After having a remarkable epiphany in her youth that forced her to realize “that people are the same everywhere,” she made it her mission to “create a beloved community” and fight the “dark psychic forces,” and yes, millions of people actually listen to this crap and find it profound and burst into tears as it shines a light within their dark, damp souls and shows them that with love, and only with love, can true miracles come from within—or something.
Oh, and she says things like this before wondering aloud why people don’t take her seriously:
Imagine the AIDS virus as Darth Vader, and then unzip his suit to allow an angel to emerge.
Sickness is an illusion and does not actually exist.
Cancer and AIDS and other serious illnesses are physical manifestations of a psychic scream.
If a person behaves unlovingly, then that means that, regardless of their negativity—anger or whatever—their behavior was derived from fear and doesn’t actually exist. They’re hallucinating. You forgive them, then, because there’s nothing to forgive.
I’m going to harness love for political purposes. I will meet you on that field, and sir, love will win.
Marianne Williamson—call her the “Love Harness.”
In contrast to the eternally frail and delicate Williamson, Andrew Jackson appears to have been forged entirely from granite and iron. His father died before he was born and his mother died when he was 14, yet he fought and battled and dueled his way to two consecutive terms as the nation’s first president who won elections by posturing as a man of the people against a corrupt establishment. His initial inauguration party notoriously allowed unkempt common revelers to trash the White House.
His own soldiers—whom he led to a stunning victory against the British in New Orleans even though they were outnumbered 2-1—dubbed him “Old Hickory.” The Creek Indians—one of many tribes he subdued—called him Jacksa Chula Harjo or “Jackson, old and fierce.” Not only did he survive the first-ever presidential assassination attempt—he started beating his attacker with a cane until others restrained the shooter.
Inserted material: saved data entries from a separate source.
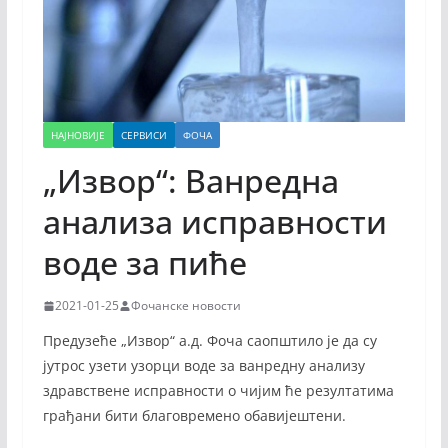
НАЈНОВИЈЕ
СЕРВИСИ
ФОЧА
„Извор“: Ванредна
анализа исправности
воде за пиће
2021-01-25
Фочанске новости
Предузеће „Извор“ а.д. Фоча саопштило је да су
јутрос узети узорци воде за ванредну анализу
здравствене исправности о чијим ће резултатима
грађани бити благовремено обавијештени.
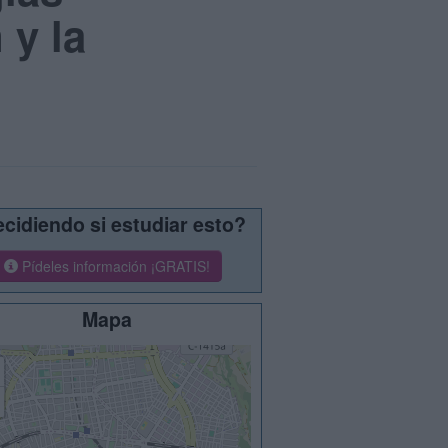
 y la
cidiendo si estudiar esto?
Pídeles información ¡GRATIS!
Mapa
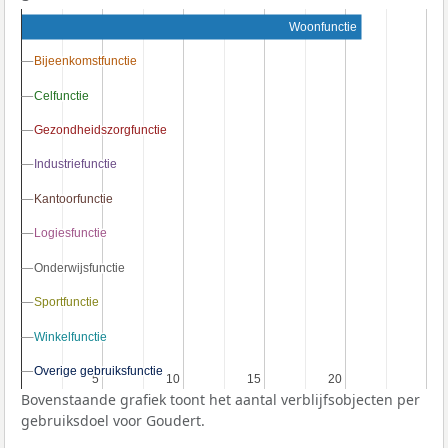
Woonfunctie
Bijeenkomstfunctie
Bijeenkomstfunctie
Celfunctie
Celfunctie
Gezondheidszorgfunctie
Gezondheidszorgfunctie
Industriefunctie
Industriefunctie
Kantoorfunctie
Kantoorfunctie
Logiesfunctie
Logiesfunctie
Onderwijsfunctie
Onderwijsfunctie
Sportfunctie
Sportfunctie
Winkelfunctie
Winkelfunctie
Overige gebruiksfunctie
Overige gebruiksfunctie
5
5
10
10
15
15
20
20
Bovenstaande grafiek toont het aantal verblijfsobjecten per
gebruiksdoel voor Goudert.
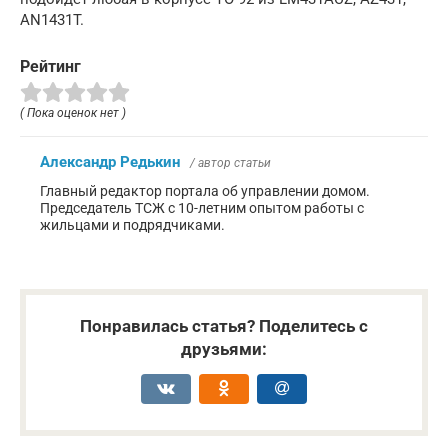
AN1431T.
Рейтинг
( Пока оценок нет )
Александр Редькин
/ автор статьи
Главный редактор портала об управлении домом.
Председатель ТСЖ с 10-летним опытом работы с
жильцами и подрядчиками.
Понравилась статья? Поделитесь с
друзьями:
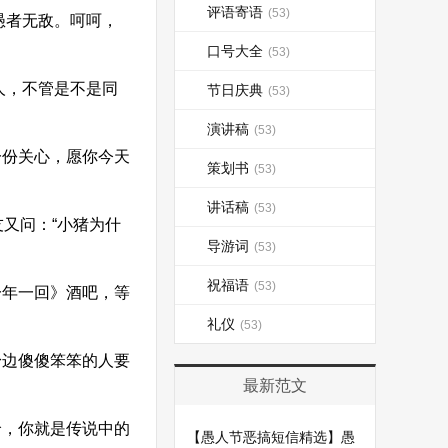
评语寄语
(53)
愚者无敌。呵呵，
口号大全
(53)
人，不管是不是同
节日庆典
(53)
演讲稿
(53)
一份关心，愿你今天
策划书
(53)
讲话稿
(53)
友又问：“小猪为什
导游词
(53)
祝福语
(53)
一年一回》酒吧，等
礼仪
(53)
边傻傻笨笨的人要
最新范文
哈哈，你就是传说中的
【愚人节恶搞短信精选】愚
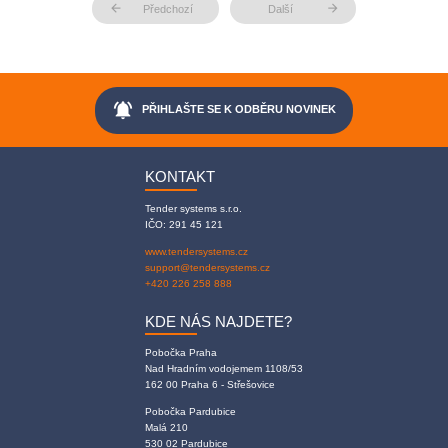
arrow_back
arrow_forward
Předchozí
Další
notifications_active
PŘIHLAŠTE SE K ODBĚRU NOVINEK
KONTAKT
Tender systems s.r.o.
IČO: 291 45 121
www.tendersystems.cz
support@tendersystems.cz
+420 226 258 888
KDE NÁS NAJDETE?
Pobočka Praha
Nad Hradním vodojemem 1108/53
162 00 Praha 6 - Střešovice
Pobočka Pardubice
Malá 210
530 02 Pardubice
Jackson spent most of his adult life with two bullets lodged in his body, which frequently had him coughing up blood. On the last day of an eight-year presidency, he said his only two regrets were that he “had been unable to shoot Henry Clay or to hang John C. Calhoun.” (He also once called Clay as “reckless and as full of fury as a drunken man in a brothel.”)
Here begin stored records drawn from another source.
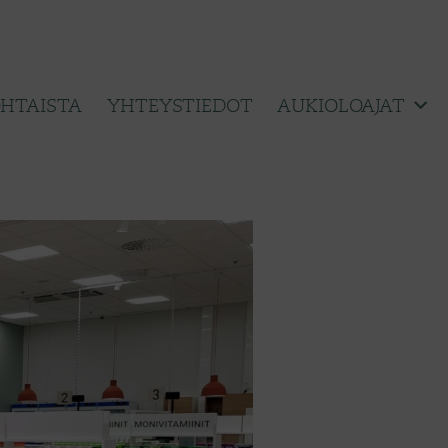
HTAISTA
YHTEYSTIEDOT
AUKIOLOAJAT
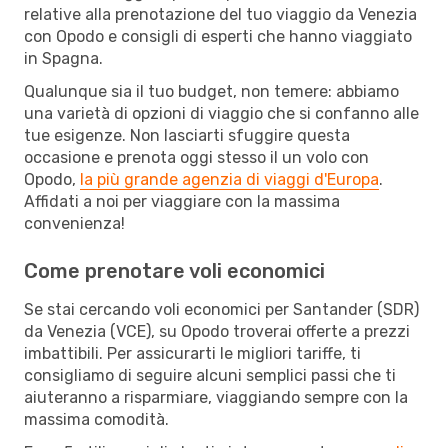
relative alla prenotazione del tuo viaggio da Venezia
con Opodo e consigli di esperti che hanno viaggiato
in Spagna.
Qualunque sia il tuo budget, non temere: abbiamo
una varietà di opzioni di viaggio che si confanno alle
tue esigenze. Non lasciarti sfuggire questa
occasione e prenota oggi stesso il un volo con
Opodo,
la più grande agenzia di viaggi d'Europa
.
Affidati a noi per viaggiare con la massima
convenienza!
Come prenotare voli economici
Se stai cercando voli economici per Santander (SDR)
da Venezia (VCE), su Opodo troverai offerte a prezzi
imbattibili. Per assicurarti le migliori tariffe, ti
consigliamo di seguire alcuni semplici passi che ti
aiuteranno a risparmiare, viaggiando sempre con la
massima comodità.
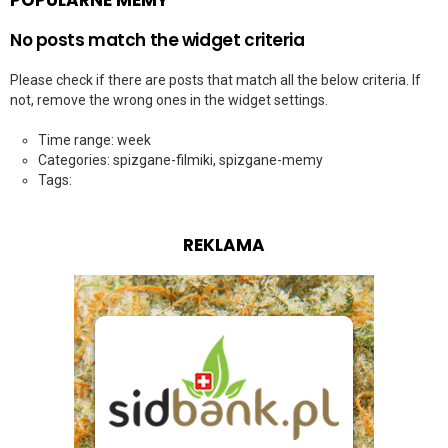
POPULARNE MEMY
No posts match the widget criteria
Please check if there are posts that match all the below criteria. If
not, remove the wrong ones in the widget settings.
Time range: week
Categories: spizgane-filmiki, spizgane-memy
Tags:
REKLAMA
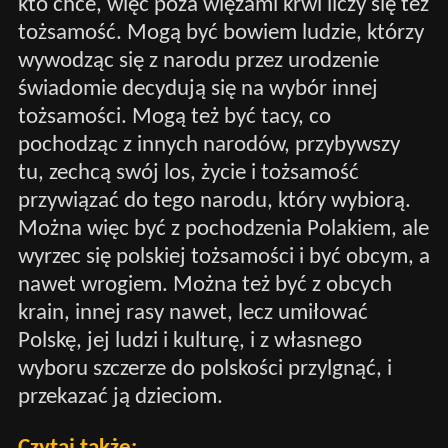
kto chce, więc poza więzami krwi liczy się też
tożsamość. Mogą być bowiem ludzie, którzy
wywodząc się z narodu przez urodzenie
świadomie decydują się na wybór innej
tożsamości. Mogą też być tacy, co
pochodząc z innych narodów, przybywszy
tu, zechcą swój los, życie i tożsamość
przywiązać do tego narodu, który wybiorą.
Można więc być z pochodzenia Polakiem, ale
wyrzec się polskiej tożsamości i być obcym, a
nawet wrogiem. Można też być z obcych
krain, innej rasy nawet, lecz umiłować
Polskę, jej ludzi i kulturę, i z własnego
wyboru szczerze do polskości przylgnąć, i
przekazać ją dzieciom.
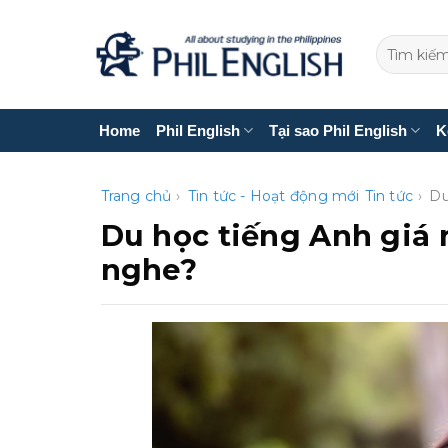
Bỏ
qua
nội
dung
Home
Phil English
Tại sao Phil English
K
Trang chủ
›
Tin tức - Hoạt động mới
Tin tức
›
Du
Du học tiếng Anh giá r
nghe?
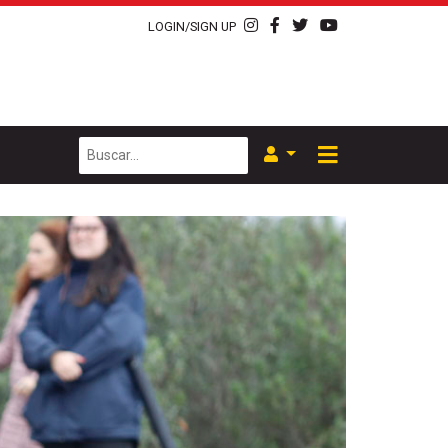
LOGIN/SIGN UP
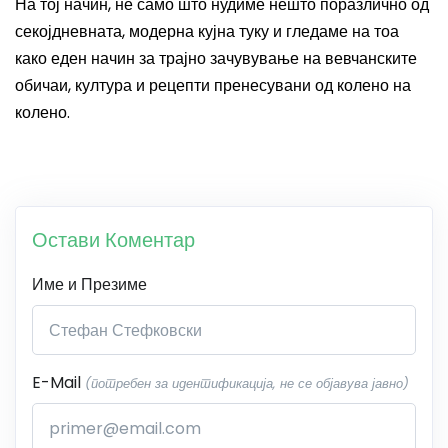
На тој начин, не само што нудиме нешто поразлично од
секојдневната, модерна кујна туку и гледаме на тоа
како еден начин за трајно зачувување на вевчанските
обичаи, култура и рецепти пренесувани од колено на
колено.
Остави Коментар
Име и Презиме
E-Mail
(потребен за идентификација, не се објавува јавно)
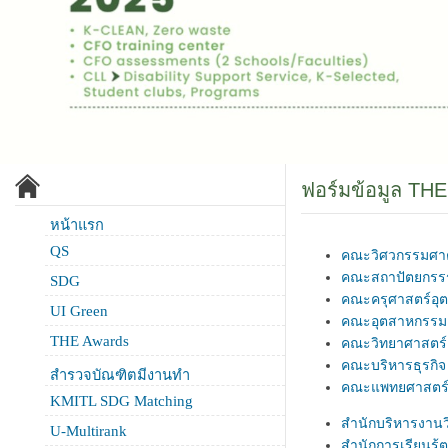
ฟอร์มข้อมูล TH
หน้าแรก
QS
คณะวิศวกรรมศาต
คณะสถาปัตยกรร
SDG
คณะครุศาสตร์อุ
UI Green
คณะอุตสาหกรรม
THE Awards
คณะวิทยาศาสตร์
คณะบริหารธุรกิจ
สำรวจบัณฑิตมีงานทำ
คณะแพทยศาสตร
KMITL SDG Matching
สำนักบริหารงาน
U-Multirank
สำนักการเรียนรู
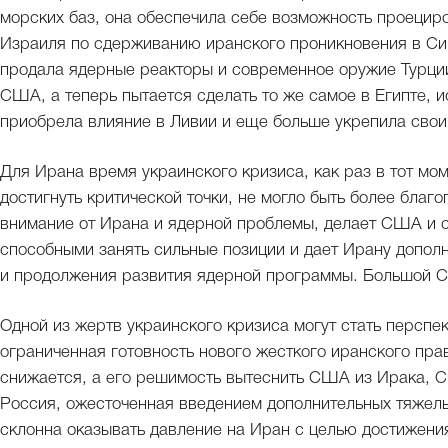
морских баз, она обеспечила себе возможность проециро
Израиля по сдерживанию иранского проникновения в Сир
продала ядерные реакторы и современное оружие Турции
США, а теперь пытается сделать то же самое в Египте, 
приобрела влияние в Ливии и еще больше укрепила свои
Для Ирана время украинского кризиса, как раз в тот мо
достигнуть критической точки, не могло быть более благ
внимание от Ирана и ядерной проблемы, делает США и 
способными занять сильные позиции и дает Ирану допол
и продолжения развития ядерной программы. Большой Са
Одной из жертв украинского кризиса могут стать перспек
ограниченная готовность нового жесткого иранского пра
снижается, а его решимость вытеснить США из Ирака, С
Россия, ожесточенная введением дополнительных тяжел
склонна оказывать давление на Иран с целью достижени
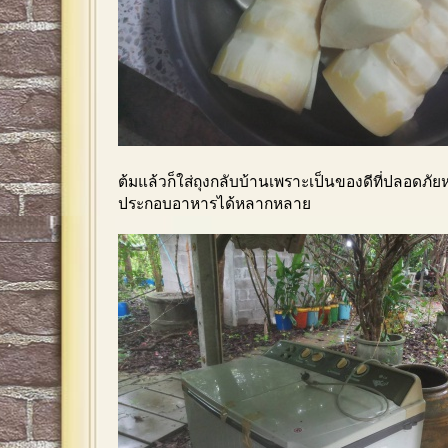
ต้มแล้วก็ใส่ถุงกลับบ้านเพราะเป็นของดีที่ปลอดภั
ประกอบอาหารได้หลากหลาย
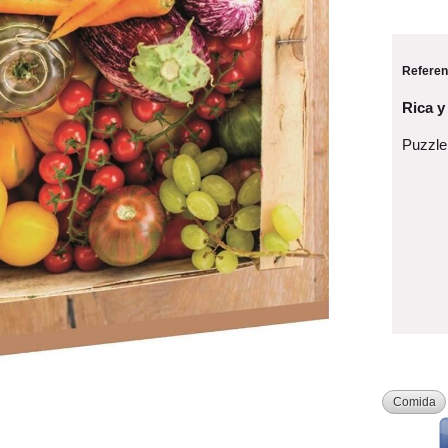
Referen
Rica y
Puzzle
Comida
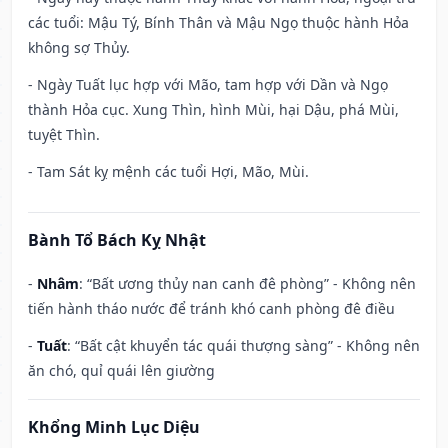
các tuổi: Mậu Tý, Bính Thân và Mậu Ngọ thuộc hành Hỏa
không sợ Thủy.
- Ngày Tuất lục hợp với Mão, tam hợp với Dần và Ngọ
thành Hỏa cục. Xung Thìn, hình Mùi, hại Dậu, phá Mùi,
tuyệt Thìn.
- Tam Sát kỵ mệnh các tuổi Hợi, Mão, Mùi.
Bành Tổ Bách Kỵ Nhật
-
Nhâm
: “Bất ương thủy nan canh đê phòng” - Không nên
tiến hành tháo nước để tránh khó canh phòng đê điều
-
Tuất
: “Bất cật khuyển tác quái thượng sàng” - Không nên
ăn chó, quỉ quái lên giường
Khổng Minh Lục Diệu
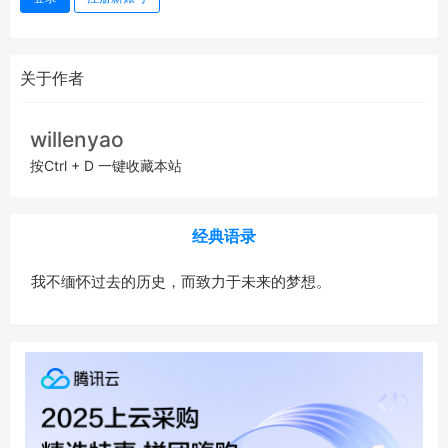
关于作者
willenyao
按Ctrl + D 一键收藏本站
经典语录
我不缅怀过去的历史，而致力于未来的梦想。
He successfully battled Indian tribes—who, lest it be forgotten, routinely attacked and murdered white settlers with extreme prejudice—and in the process snatched up much of what is the land of the modern American South. And in the “Trail of Tears”—what Marianne Williamson calls one of “the great evils of history”—an estimated 4,000 Injuns died. Looking at it from another angle, that’s about how many modern Native Americans drink themselves to death every four years.
And the Indian Removal Act of 1830 that Jackson signed did not require any Indians to move—they could stay put and simply acknowledge they were living under a new legal system, or they could relocate to new land west of the Mississippi. According to several analysts, relocation is what saved the so-called “Five Civilized Tribes” from being wiped out—unlike Southern tribes such as the Yamasee, Mahican, and Narragansett, who stayed put and went extinct as a result.
In short, Jackson was about expansion and strength, whereas Williamson is about submission and apology. He seems like he would have been fun (if ruthless), while she seems miserable (and ruthless anyway).
I’ll take Old Hickory over the new quackery, thanks.